Paestum, nel sito archeologico arriva il “Cavallo di sabbia” di Mimmo Paladino
Da ieri 11 luglio, anche Paestum ha la sua icona contemporanea. Ma mentre a Pompei e Agrigento sono le opere neoclassiche di Mitoraj a mettere in dialogo l’archeologia e il contemporaneo, a Paestum è il linguaggio arcaico di Mimmo Paladino a mergersi con le architetture doriche di sesto e quinto secolo a.C.
È, infatti, il primo dei famosi cavalli realizzati dall’artista, il “padre della mandria” come l’ha chiamato scherzosamente Paladino, a tornare in un luogo per il quale era originariamente concepito, ma da dove è stato portato via da tempo.
Realizzato nel 1999 per il MMMAC (Museo Materiali Minimi d’Arte Contemporanea), dopo essere stato esposto per alcuni anni nelle vicinanze del sito di Paestum, il “Cavallo di sabbia” era finito a Fisciano in provincia di Salerno, a seguito di uno sfratto e vicissitudini varie. Ora, un accordo siglato tra il Parco Archeologico di Paestum, guidato dall’archeologo Gabriel Zuchtriegel, e il MMMAC, diretto da Nuvola Lista, ha permesso di riportare l’opera, che è realizzata con sabbia presa dalla spiaggia di Paestum, al suo luogo di origine.
La scultura del cavallo, alta circa 4 metri, indossa una maschera di ferro che rimanda alle tombe del periodo lucano. È stata posizionata su un piedestallo tra il Tempio di Nettuno e il tempio di Hera noto come ‘Basilica’. “Tale collocazione è di grande impatto – commenta Nuvola Lista – Come in una drammaturgia teatrale, il cavallo si svelerà pian piano ai visitatori intenti ad ammirare i templi. Un incontro inaspettato con un imponente cavallo immobile che riuscirà a dare vita ad un’atmosfera sospesa nel tempo. Con tali suggestioni il pubblico si ritroverà ad essere parte dell’installazione artistica”.

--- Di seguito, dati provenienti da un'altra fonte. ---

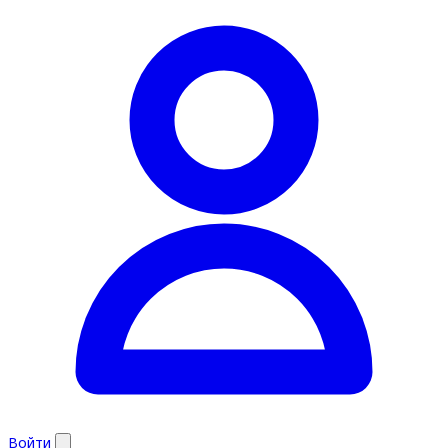
Войти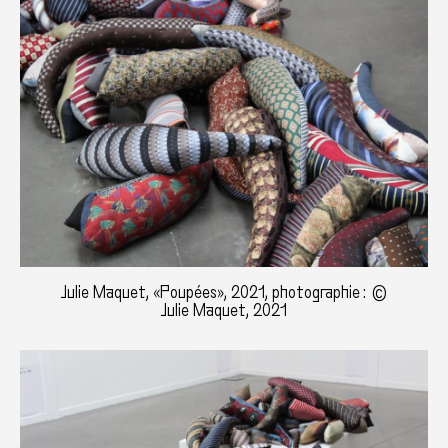
Julie Maquet, «Poupées», 2021, photographie : ©
Julie Maquet, 2021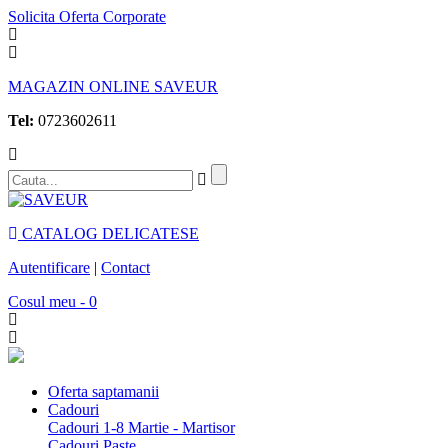
Solicita Oferta Corporate
MAGAZIN ONLINE SAVEUR
Tel:
0723602611
CATALOG DELICATESE
Autentificare
|
Contact
Cosul meu - 0
Oferta saptamanii
Cadouri
Cadouri 1-8 Martie - Martisor
Cadouri Paste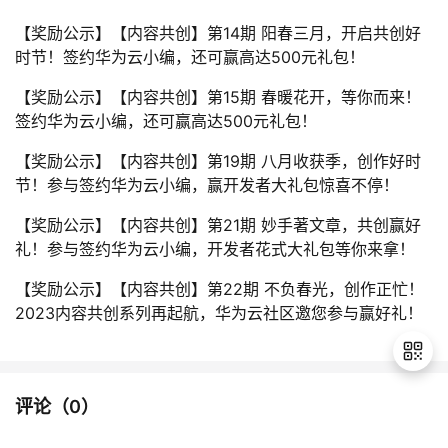
【奖励公示】【内容共创】第14期 阳春三月，开启共创好
时节！签约华为云小编，还可赢高达500元礼包！
【奖励公示】【内容共创】第15期 春暖花开，等你而来！
签约华为云小编，还可赢高达500元礼包！
【奖励公示】【内容共创】第19期 八月收获季，创作好时
节！参与签约华为云小编，赢开发者大礼包惊喜不停！
【奖励公示】【内容共创】第21期 妙手著文章，共创赢好
礼！参与签约华为云小编，开发者花式大礼包等你来拿！
【奖励公示】【内容共创】第22期 不负春光，创作正忙！
2023内容共创系列再起航，华为云社区邀您参与赢好礼！
评论（
0
）
退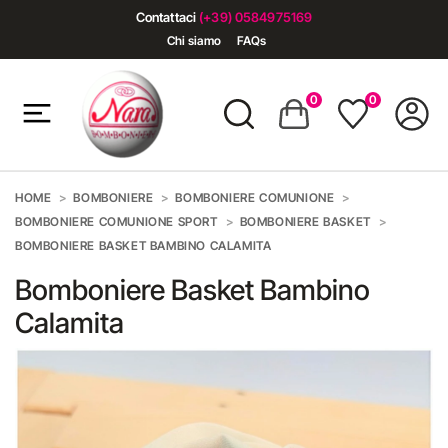
Contattaci
(+39) 0584975169
Chi siamo
FAQs
0
0
HOME
BOMBONIERE
BOMBONIERE COMUNIONE
BOMBONIERE COMUNIONE SPORT
BOMBONIERE BASKET
BOMBONIERE BASKET BAMBINO CALAMITA
Bomboniere Basket Bambino
Calamita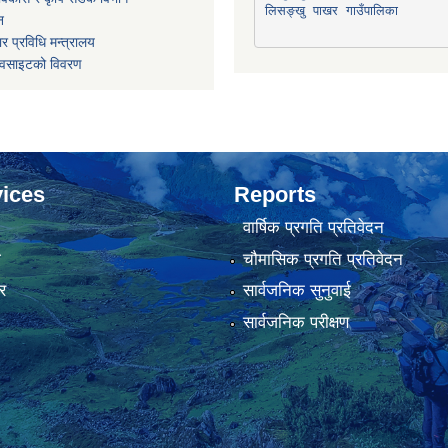
लिसङ्खु पाखर गाउँपालिका
न
र प्रविधि मन्त्रालय
ेवसाइटको विवरण
ices
Reports
वार्षिक प्रगति प्रतिवेदन
ा
चौमासिक प्रगति प्रतिवेदन
र
सार्वजनिक सुनुवाई
सार्वजनिक परीक्षण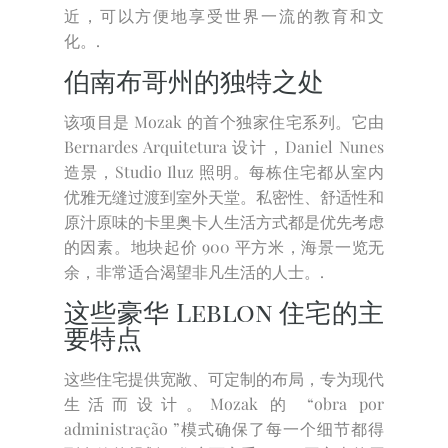
近，可以方便地享受世界一流的教育和文
化。.
伯南布哥州的独特之处
该项目是 Mozak 的首个独家住宅系列。它由
Bernardes Arquitetura 设计，Daniel Nunes
造景，Studio Iluz 照明。每栋住宅都从室内
优雅无缝过渡到室外天堂。私密性、舒适性和
原汁原味的卡里奥卡人生活方式都是优先考虑
的因素。地块起价 900 平方米，海景一览无
余，非常适合渴望非凡生活的人士。.
这些豪华 Leblon 住宅的主
要特点
这些住宅提供宽敞、可定制的布局，专为现代
生活而设计。Mozak 的 “obra por
administração ”模式确保了每一个细节都得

Emotiva la reazione del direttore Zuchtriegel, il quale confessa: “Quando l’ho visto arrivare ero così colpito da questo dialogo fra la scultura di Paladino e le colonne doriche che mi veniva da piangere. Mi sono trattenuto perché ero circondato da collaboratori e turisti, ma vi assicuro che è un’emozione molto forte vedere questa scultura nel santuario meridionale della città antica, che nell’antichità ospitava, oltra al tempio di Hera ‘signora dei cavalli’, numerose statue votive, a cui il cavallo di Paladino sembra rimandare”.

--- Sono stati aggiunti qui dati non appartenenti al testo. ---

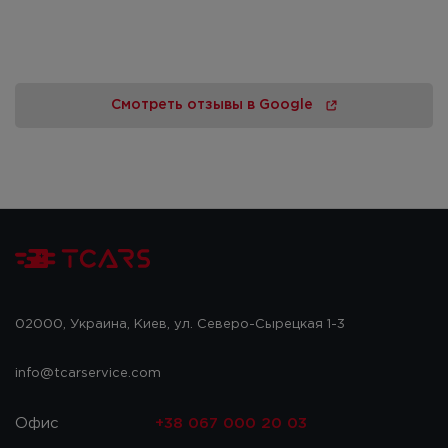
Смотреть отзывы в Google
02000, Украина, Киев, ул. Северо-Сырецкая 1-3
info@tcarservice.com
Офис
+38 067 000 20 03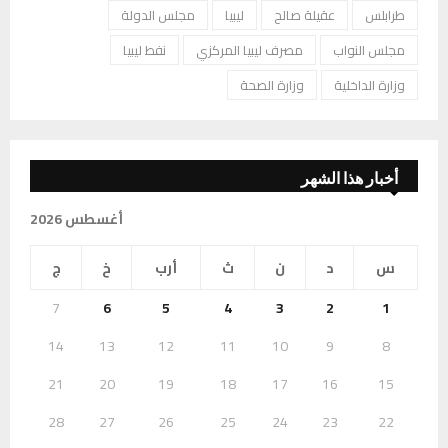
طرابلس
عقيلة صالح
ليبيا
مجلس الدولة
مجلس النواب
مصرف ليبيا المركزي
نفط ليبيا
وزارة الداخلية
وزارة الصحة
أخبار هذا الشهر
أغسطس 2026
س
د
ن
ث
أرب
خ
ج
7
6
5
4
3
2
1
14
13
12
11
10
9
8
21
20
19
18
17
16
15
28
27
26
25
24
23
22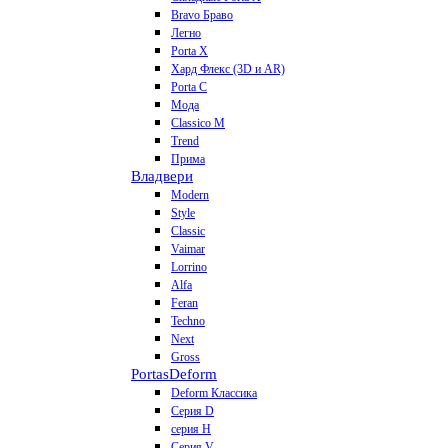
Bravo Браво
Легно
Porta X
Хард Флекс (3D и AR)
Porta C
Мода
Classico M
Trend
Прима
Владвери
Modern
Style
Classic
Vaimar
Lorrino
Alfa
Feran
Techno
Next
Gross
Portas
Deform
Deform Классика
Серия D
серия H
Серия V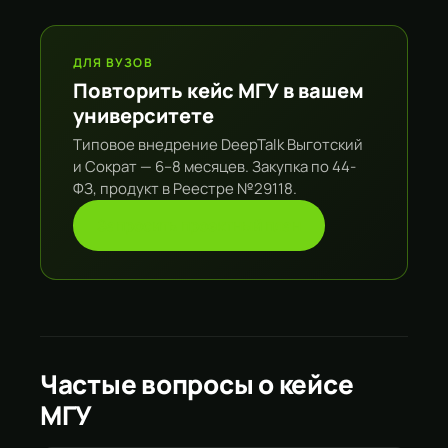
ДЛЯ ВУЗОВ
Повторить кейс МГУ в вашем
университете
Типовое внедрение DeepTalk Выготский
и Сократ — 6–8 месяцев. Закупка по 44-
ФЗ, продукт в Реестре №29118.
Запросить проектный план
Частые вопросы о кейсе
МГУ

Non mancano voci critiche, soprattutto in merito alla scelta di posizionare la scultura in un luogo così nevralgico quale lo spazio tra i due templi maggiori del sito archeologico. Sui social, infatti, tra commenti affermativi, emerge anche la preoccupazione di “un’ennesima profanazione di luoghi sacri alla cultura mondiale”.

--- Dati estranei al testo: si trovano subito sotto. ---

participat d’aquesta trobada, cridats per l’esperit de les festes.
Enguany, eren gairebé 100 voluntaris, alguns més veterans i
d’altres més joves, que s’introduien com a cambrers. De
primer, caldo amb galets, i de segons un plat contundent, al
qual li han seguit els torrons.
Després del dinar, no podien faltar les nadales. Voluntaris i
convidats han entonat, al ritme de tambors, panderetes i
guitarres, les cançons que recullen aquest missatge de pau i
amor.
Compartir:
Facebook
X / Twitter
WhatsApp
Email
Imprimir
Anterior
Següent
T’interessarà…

C’è chi teme di trovarsi davanti a “ignominie spacciate per opere d’arte, che degustano e profanano i luoghi dove la vera arte esiste”. I due giovani direttori reagiscono con toni placati, sottolineando che in ogni caso si tratta di un’istallazione temporanea. “Inoltre, invitiamo tutti a vedere l’opera sul posto e di continuare la discussione, l’arte serve a questo” concludono Lista e Zuchtriegel, ricordando, tra l’altro, che con l’installazione di Carlo Alfano del 1976, realizzata vis-à-vis con la celeberrima Tomba del Tuffatore su invito dell’allora soprintendente Mario Napoli, Paestum può vantare un ruolo pionieristico nel connubio tra archeologia e arte contemporanea. “All’epoca le resistenze erano ancora più forti – racconta Zuchtriegel – tanto è vero che Mario Napoli per ottenere le autorizzazioni necessarie fece passare l’opera di Alfano come ‘arredamento di giardino’, dal momento che temeva che altrimenti non glielo facessero fare”.